Dam in Tamil Nadu, India

Anaikuttam Dam is a dam situated in Tamil Nadu's Virudhunagar district. The dam is built on the Arjuna River. Anaikuttam Dam finished its construction in 1989. This remarkable structure has been a lifeline for the region, providing irrigation, clean energy, and drinking water to the communities it serves

== Capacity ==
Anaikuttam Dam is a significant engineering feat, characterized by its earthen construction. The dam stretches an impressive 2,940 meters in length and stands at a height of 9.5 meters, forming a reservoir that harnesses the flow of the Arjuna River. The design and construction of the dam are a testament to meticulous planning and execution, aimed at effectively managing water resources for the benefit of the region's inhabitants.

The dam provides drinking water to the Virudhunagar district. According to a news article published in 2020, the dam had the capacity to give 2 million litres of water to Virudhunagar every day.

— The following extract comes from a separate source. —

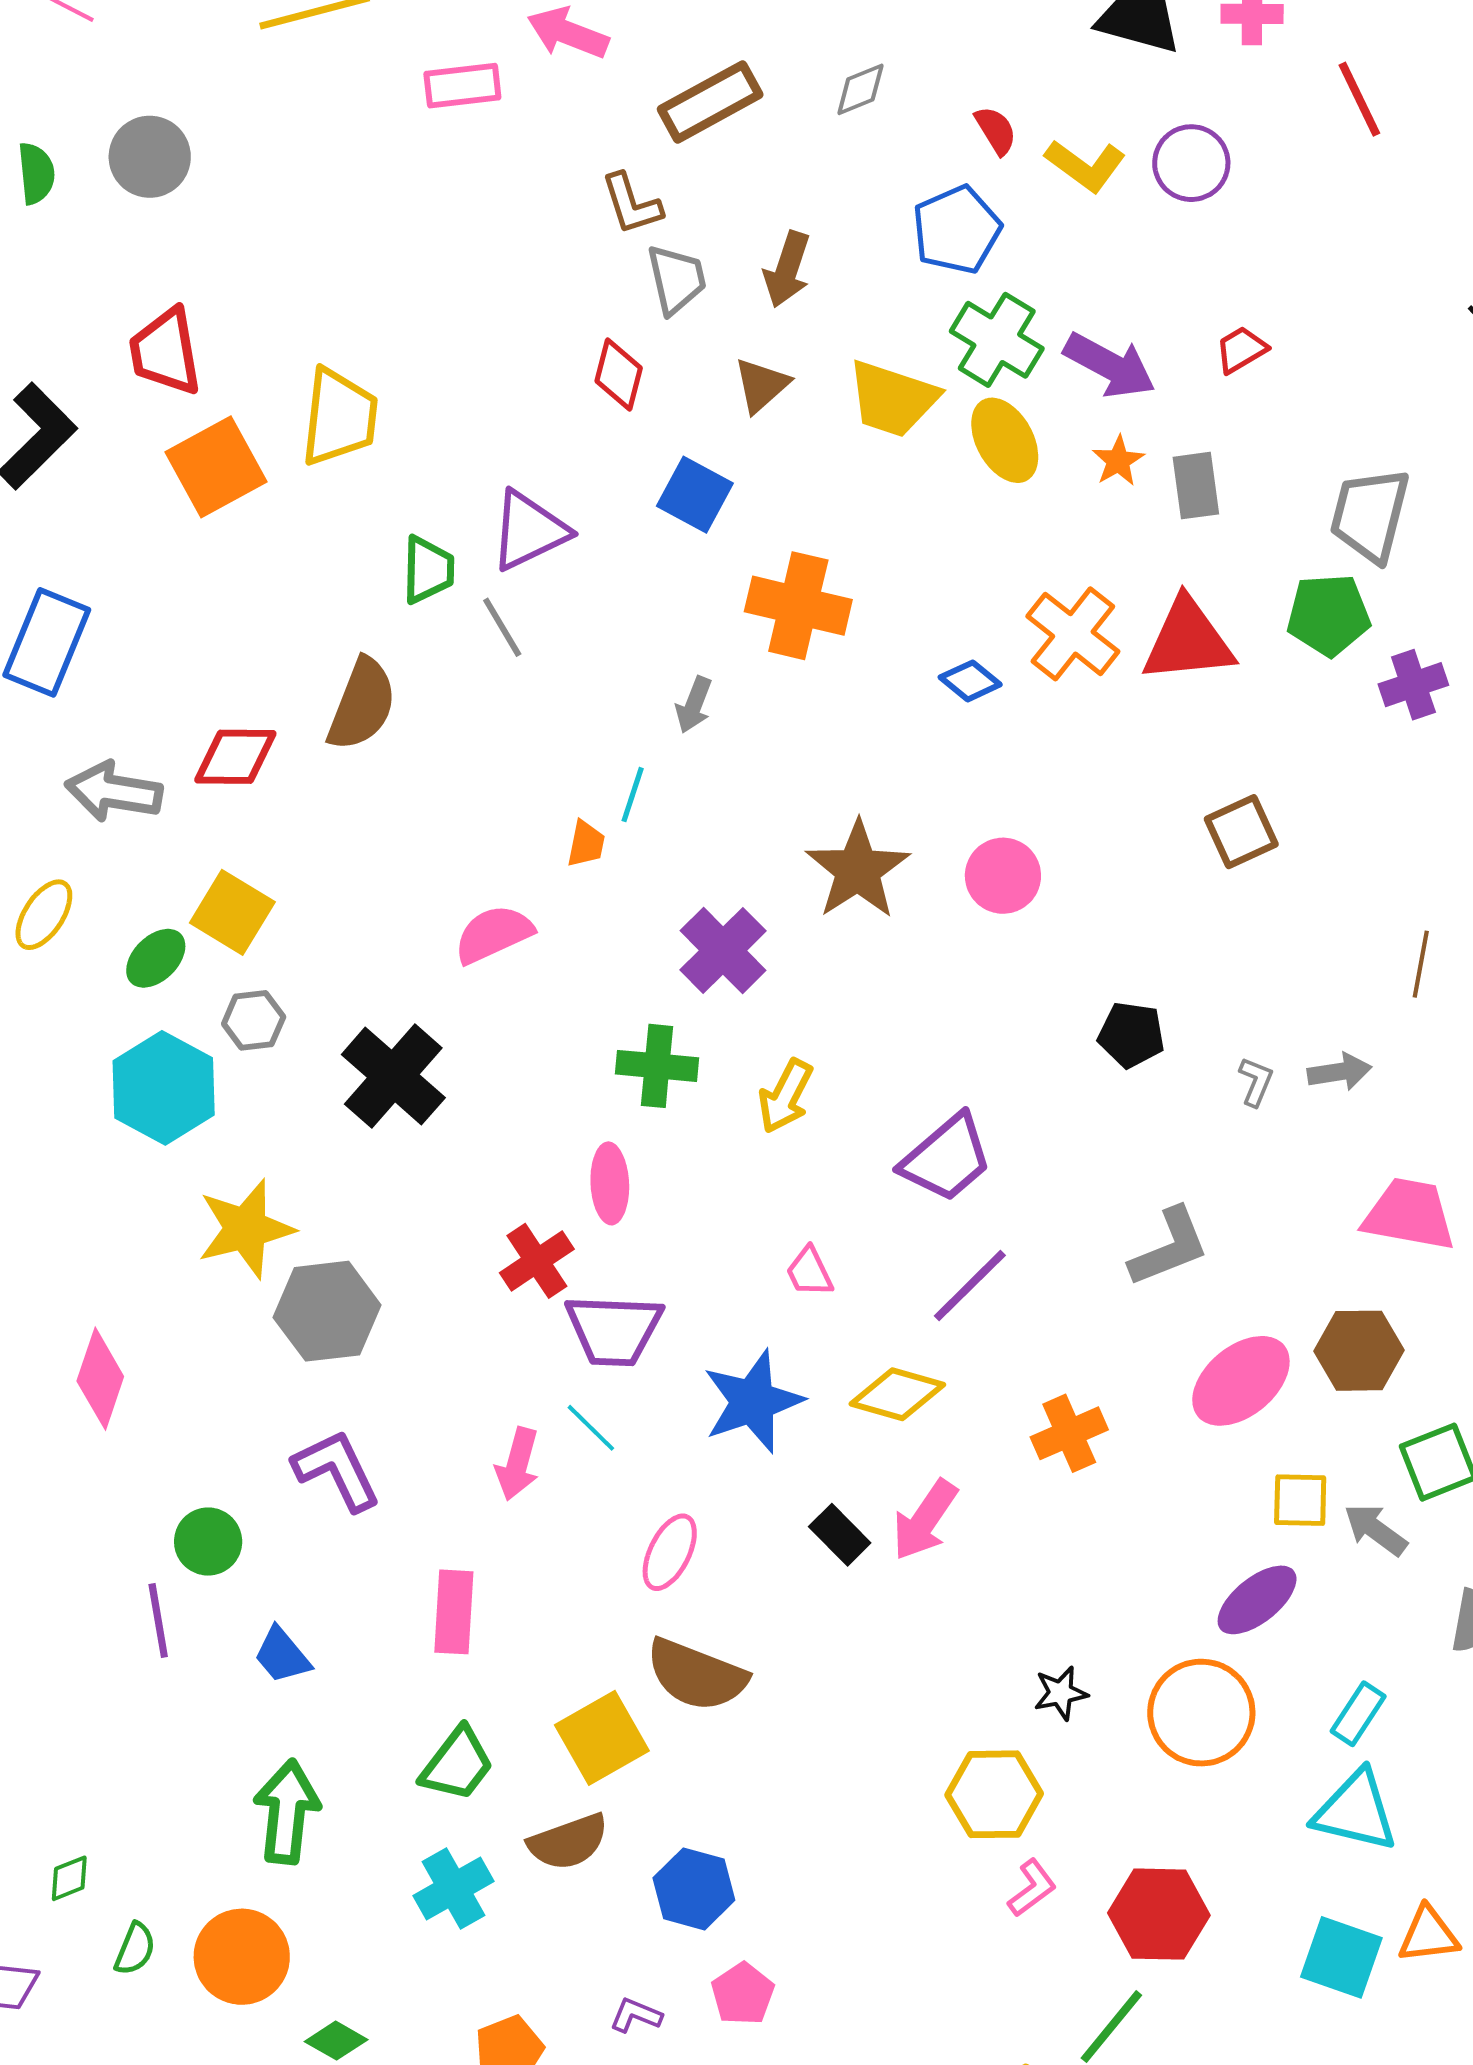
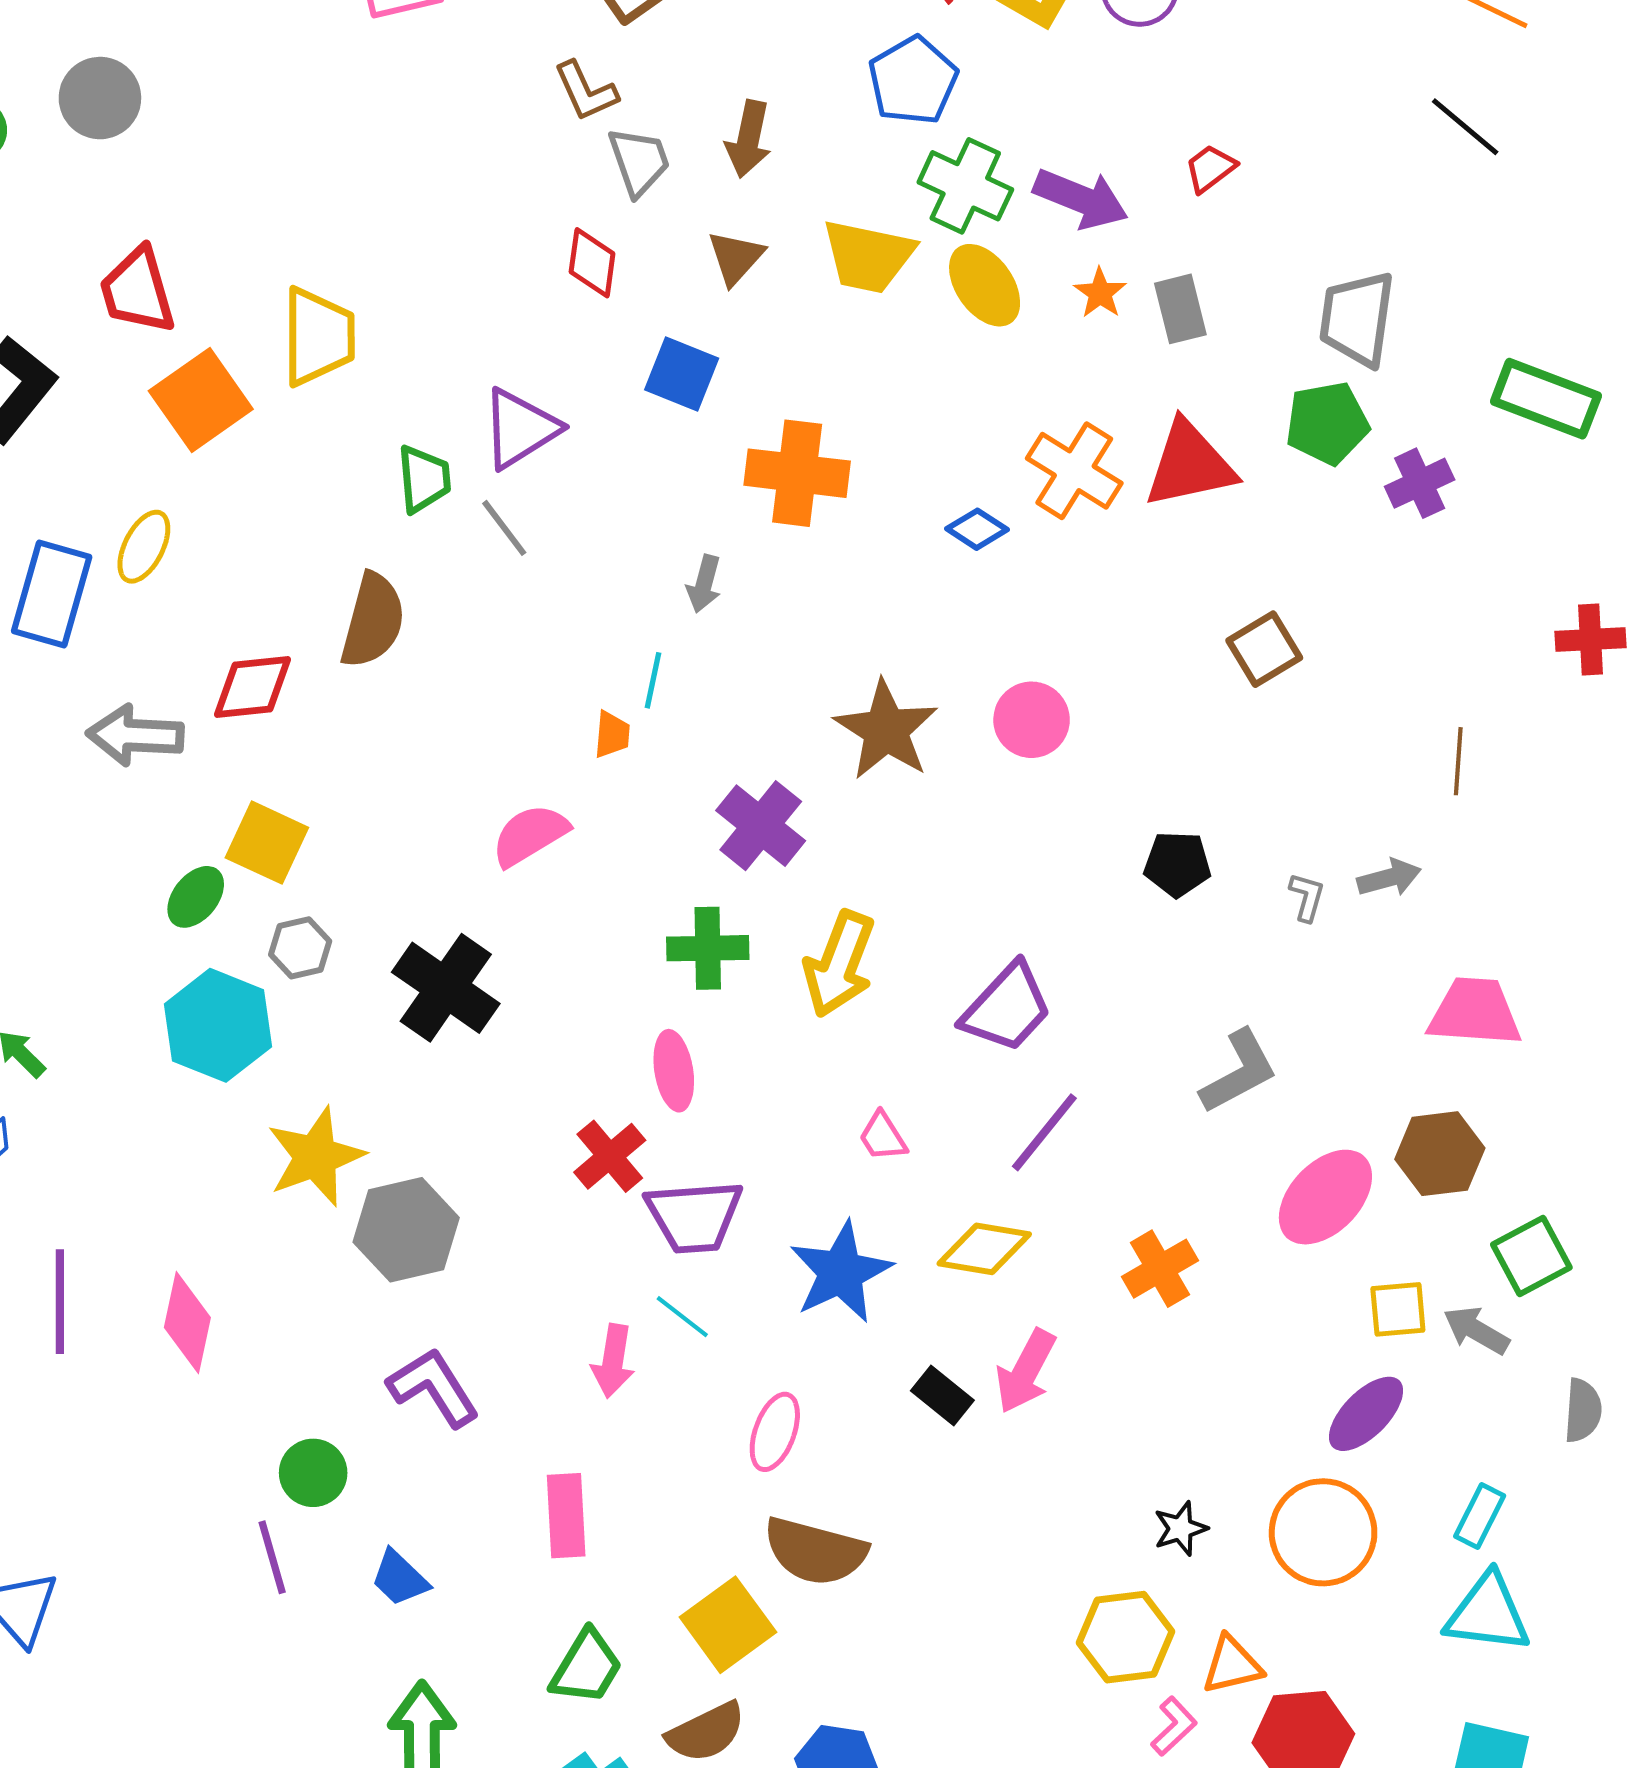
yellow ellipse: (44, 915) -> (144, 547), moved
yellow arrow: (785, 1096) -> (839, 964), size x1.4
orange triangle: (1428, 1935) -> (1232, 1665), moved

== Challenges and accountability ==
While Anaikuttam Dam has brought numerous benefits, its journey has not been without challenges. In 2015, an investigation was launched against officials from the Public Works Department (PWD) due to alleged negligence in maintaining the dam. These accusations raised concerns about wastage of water and highlighted the need for responsible management and upkeep of vital infrastructure. Such incidents underscore the importance of effective governance and maintenance to ensure the long-term viability of such critical resources.